PROBLEM DESCRIPTION:
The reply is to be an exact repetition of the entries that follow, with each picture left out.

(Dataset entries)

—————

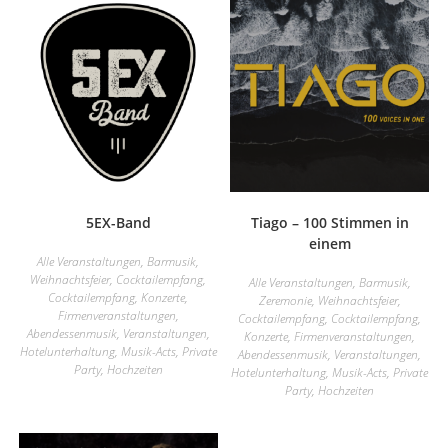
5EX-Band
Tiago – 100 Stimmen in
einem
Alle Veranstaltungen
,
Barmusik
,
Weihnachtsfeier
,
Cocktailempfang
,
Alle Veranstaltungen
,
Barmusik
,
Cocktailempfang
,
Konzerte
,
Zeremonie
,
Weihnachtsfeier
,
Firmenveranstaltungen
,
Cocktailempfang
,
Cocktailempfang
,
Abendessenmusik
,
Veranstaltungen
,
Konzerte
,
Firmenveranstaltungen
,
Hotelunterhaltung
,
Musik-Acts
,
Private
Abendessenmusik
,
Veranstaltungen
,
Party
,
Hochzeiten
Hotelunterhaltung
,
Musik-Acts
,
Private
Party
,
Hochzeiten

—————

RESULT OF THIS TASK:
5EX-Band
Tiago – 100 Stimmen in
einem
Alle Veranstaltungen
,
Barmusik
,
Weihnachtsfeier
,
Cocktailempfang
,
Alle Veranstaltungen
,
Barmusik
,
Cocktailempfang
,
Konzerte
,
Zeremonie
,
Weihnachtsfeier
,
Firmenveranstaltungen
,
Cocktailempfang
,
Cocktailempfang
,
Abendessenmusik
,
Veranstaltungen
,
Konzerte
,
Firmenveranstaltungen
,
Hotelunterhaltung
,
Musik-Acts
,
Private
Abendessenmusik
,
Veranstaltungen
,
Party
,
Hochzeiten
Hotelunterhaltung
,
Musik-Acts
,
Private
Party
,
Hochzeiten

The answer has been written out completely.